The amphitheatre is huge, with sloped banks for seating over 6000 spectator. It was not used solely for blood-sports; it was also used by the military as a parade ground. Running along the field boundary to the north of the amphitheatre is a very well-preserved section of the original fort wall.
8. King Arthur’s Labyrinth
Location: Corris Craft Centre, A487, Machynlleth SY20 9RF, Wales
Snowdonia links to Arthurian mythology are deeply rooted in Welsh history, dating back to the dark ages. Much of the stories come from generations of local folklore, and many of the places mentioned in the tales are located right here in Wales.
Killing the giant
Legend says that the summit of Mount Snowdon, Wales’s tallest mountain was the home of Rhitta Gawr, a giant and a tyrant who wore a cape made from beards of his enemies. When Arthur refuses to part with his facial hair, the monster challenged Arthur to a battle. Arthur overcame the giant with a blow that cut the giant in two. Arthur’s knights then buried Rhitta, constructing a burial chamber over the body right on the top of the mountain. The area then became known as Yr Wyddfa Fawr, translated as ‘The Great Tomb’. Eventually it became just Yr Wyddfa which is the Welsh name for Snowdon.
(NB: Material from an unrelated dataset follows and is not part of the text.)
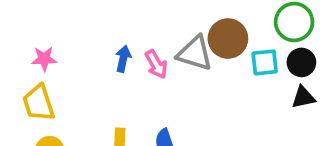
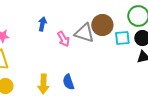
blue arrow: (123, 59) -> (42, 24), moved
King’s Arthur final battle
It is said that Arthur’s final battle took place on Mount Snowdon. Some stories describe how Mordred, Arthur’s nephew is given control of the kingdom while he is away at war in Rome. Mordred usurps the throne in his absence and forges a relationship with Arthur’s wife Gwenhwyfar (Guinevere). News reached Arthur and he returns home to fight at the Battle of Camlann. A huge battle took place where Arthur and his knights fought Mordred and were brought down by enemy arrows. This area is now known as Bwlch y Saethau or the Pass of the Arrows. Mordred was ultimately killed, but Arthur was said to have been mortally wounded. Legend says that Arthur’s body was was covered with stones, which to this day is still known as still known as Carnedd Arthur (Arthur’s Cairn).After his death, his knights were said to have buried themselves in a cave on the top of the nearby mountain Y Lliwedd where they lie in slumber ready to fight for Wales against their enemies, led by King Arthur. Another tale describes how Arthur was taken to Avalon, a magical island, to recover from his wounds.
9. The oldest copper mine in the world
Location: Pyllau Rd, Llandudno LL30 2XG, Wales, UK
Uncovered in 1987 during a scheme to landscape an area of the Great Orme, the copper mines discovered represent one of the most astounding archaeological discoveries of recent times. Dating back 4,000 years to the Bronze Age they change our views about the ancient people of Britain and their civilized and structured society 2,000 years before the Roman invasion.
Over the past 28 years mining engineers, cavers and archaeologists have been slowly uncovering more tunnels and large areas of the surface landscape to reveal what is now thought to be the largest prehistoric mine, so far discovered in the world.
In 2005 it was awarded the title of ‘The Largest Prehistoric Copper Mines in the World’ by the Guinness World Records Team.
10. Welsh Highland Railway
The greatest, many say, of the “Great Little Trains of Wales” this 25 mile, 1ft 11½in line through the beautiful Snowdonia National Park is Britain’s longest narrow gauge line. Built for slate traffic and closed in 1937, the line has risen from the dead as hundreds of volunteers have toiled to rebuild the tracks, snaking through a varied countryside of rivers, forests, almost Swiss-style gradients. Not just for the muddy boots brigade, enjoy “Club Class” style with freshly cooked food in one of the dinky Pullman cars.